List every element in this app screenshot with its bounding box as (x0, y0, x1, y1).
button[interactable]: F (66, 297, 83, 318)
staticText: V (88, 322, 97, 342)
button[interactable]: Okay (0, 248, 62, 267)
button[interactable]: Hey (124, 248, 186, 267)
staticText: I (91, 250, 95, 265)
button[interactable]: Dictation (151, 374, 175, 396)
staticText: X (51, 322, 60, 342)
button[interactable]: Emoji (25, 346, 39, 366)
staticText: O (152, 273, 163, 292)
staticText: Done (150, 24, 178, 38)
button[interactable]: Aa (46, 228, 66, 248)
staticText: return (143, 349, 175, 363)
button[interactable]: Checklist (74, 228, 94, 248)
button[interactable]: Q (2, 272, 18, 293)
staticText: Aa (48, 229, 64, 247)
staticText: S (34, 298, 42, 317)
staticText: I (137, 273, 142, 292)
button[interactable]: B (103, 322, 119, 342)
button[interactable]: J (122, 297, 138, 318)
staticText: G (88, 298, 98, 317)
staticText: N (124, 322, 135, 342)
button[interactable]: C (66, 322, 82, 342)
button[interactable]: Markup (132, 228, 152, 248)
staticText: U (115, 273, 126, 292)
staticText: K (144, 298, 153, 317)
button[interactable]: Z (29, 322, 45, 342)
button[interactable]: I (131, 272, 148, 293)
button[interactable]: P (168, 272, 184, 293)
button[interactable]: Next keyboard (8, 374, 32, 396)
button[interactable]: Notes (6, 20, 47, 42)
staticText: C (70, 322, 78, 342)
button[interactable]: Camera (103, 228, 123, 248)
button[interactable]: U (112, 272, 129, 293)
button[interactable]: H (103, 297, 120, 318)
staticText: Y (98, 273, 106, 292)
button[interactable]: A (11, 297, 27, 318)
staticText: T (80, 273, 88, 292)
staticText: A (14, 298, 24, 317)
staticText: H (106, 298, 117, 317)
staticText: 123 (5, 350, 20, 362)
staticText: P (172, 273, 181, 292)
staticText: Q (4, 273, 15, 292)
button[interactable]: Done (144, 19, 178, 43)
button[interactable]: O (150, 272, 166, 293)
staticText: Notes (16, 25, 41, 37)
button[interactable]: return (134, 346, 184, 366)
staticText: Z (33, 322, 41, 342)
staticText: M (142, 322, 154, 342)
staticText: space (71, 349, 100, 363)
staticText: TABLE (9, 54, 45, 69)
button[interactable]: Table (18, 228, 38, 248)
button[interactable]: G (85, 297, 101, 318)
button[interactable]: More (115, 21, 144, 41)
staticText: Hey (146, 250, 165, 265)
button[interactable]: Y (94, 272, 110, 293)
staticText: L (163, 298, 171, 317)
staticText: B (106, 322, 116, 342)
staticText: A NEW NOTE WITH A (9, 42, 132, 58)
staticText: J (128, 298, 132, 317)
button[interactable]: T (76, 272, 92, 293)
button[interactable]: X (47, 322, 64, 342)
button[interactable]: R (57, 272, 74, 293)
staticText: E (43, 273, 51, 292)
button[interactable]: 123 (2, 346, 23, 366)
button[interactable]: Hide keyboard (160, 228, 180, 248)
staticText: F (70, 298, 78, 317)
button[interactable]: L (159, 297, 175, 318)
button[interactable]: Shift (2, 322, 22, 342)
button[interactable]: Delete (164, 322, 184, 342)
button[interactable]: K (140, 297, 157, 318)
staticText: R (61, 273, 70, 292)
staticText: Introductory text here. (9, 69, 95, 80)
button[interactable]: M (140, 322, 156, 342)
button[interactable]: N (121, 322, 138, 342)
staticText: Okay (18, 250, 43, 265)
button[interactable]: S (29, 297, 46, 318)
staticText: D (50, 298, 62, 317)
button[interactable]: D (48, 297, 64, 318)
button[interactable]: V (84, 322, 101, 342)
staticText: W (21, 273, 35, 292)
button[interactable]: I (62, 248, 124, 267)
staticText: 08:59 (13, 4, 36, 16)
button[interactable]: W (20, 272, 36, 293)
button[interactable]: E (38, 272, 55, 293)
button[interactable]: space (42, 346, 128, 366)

**WHAT YOU NEED TO DO**
Your answer should consist of the lines above that hold the word "Okay".

**ANSWER FOR THE TASK**
button[interactable]: Okay (0, 248, 62, 267)
staticText: Okay (18, 250, 43, 265)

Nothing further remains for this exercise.